M. Cossi Bio Ossè : D’un point de vue éthique et surtout psychologique cette médiatisation internationale de la vie nationale suscite quelques questions. Déjà le discours feutré du nouveau Président est difficile à insérer dans l’espace affectif de la société béninoise. Il manque de tonus dans le sens où pour soulever un poids on a besoin d’un point d’appui ; pour être soi on a besoin de s’opposer aux autres, de les désigner clairement, de connaître leur tour et leurs contours, de les nommer. En clair, par rapport à l’affectivité engagée dans la préférence d’un homme politique et d’un régime – surtout lorsqu’ils promettent en chœur le changement – le peuple a besoin de connaître clairement ses amis et ses ennemis. Or, il semble que la prudence œcuménique qui caractérise le style de Yayi Boni prive le peuple de ce besoin, et le frustre de ce désir.

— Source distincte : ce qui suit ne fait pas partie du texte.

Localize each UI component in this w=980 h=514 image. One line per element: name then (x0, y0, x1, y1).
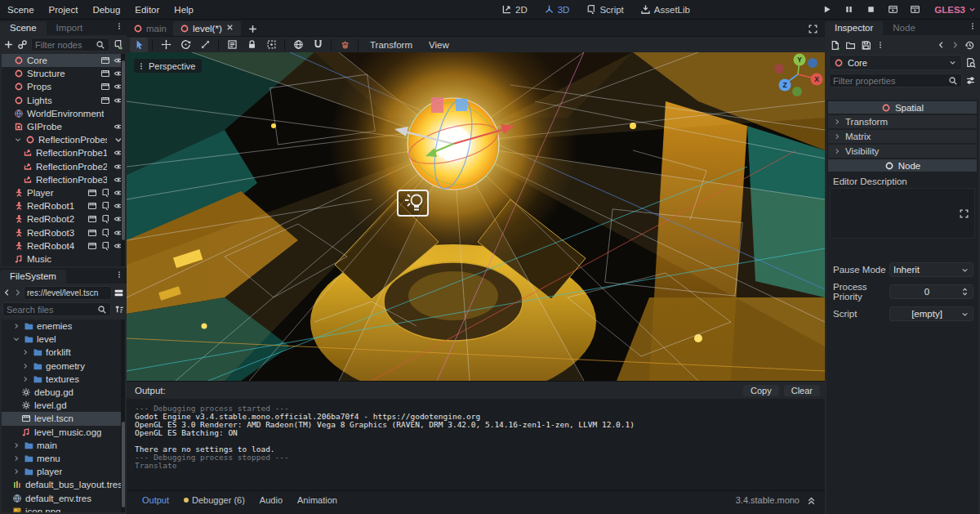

C’est une frustration douce, mais une frustration quand même...
B. A. Mais ce constat est valable seulement sur le plan intérieur…non ?

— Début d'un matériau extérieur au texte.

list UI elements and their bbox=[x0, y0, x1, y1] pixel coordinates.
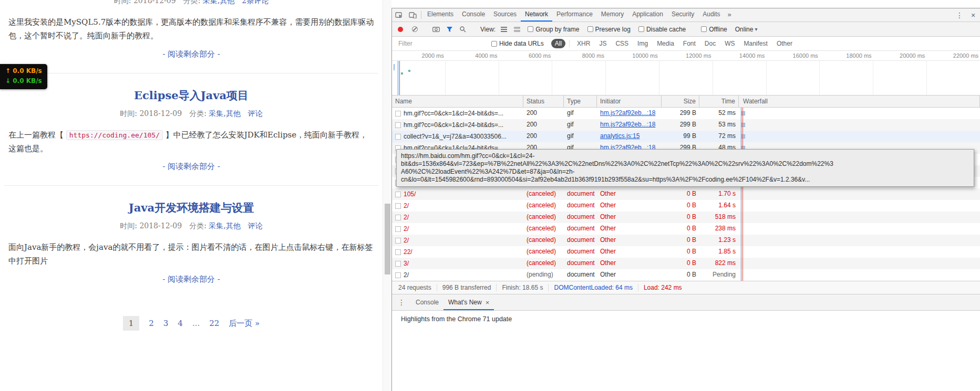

M. Cossi Bio Ossè : Il s’en faudrait de beaucoup, hélas. La même frustration embrasse aussi l’espace africain. Dans l’esprit des Africains assujettis, il y a une représentation affective naïve de l’espace politique du continent : avec ses héros, ses martyrs, ses bons Africains, ses mauvais Africains téléguidés de l’extérieur, etc.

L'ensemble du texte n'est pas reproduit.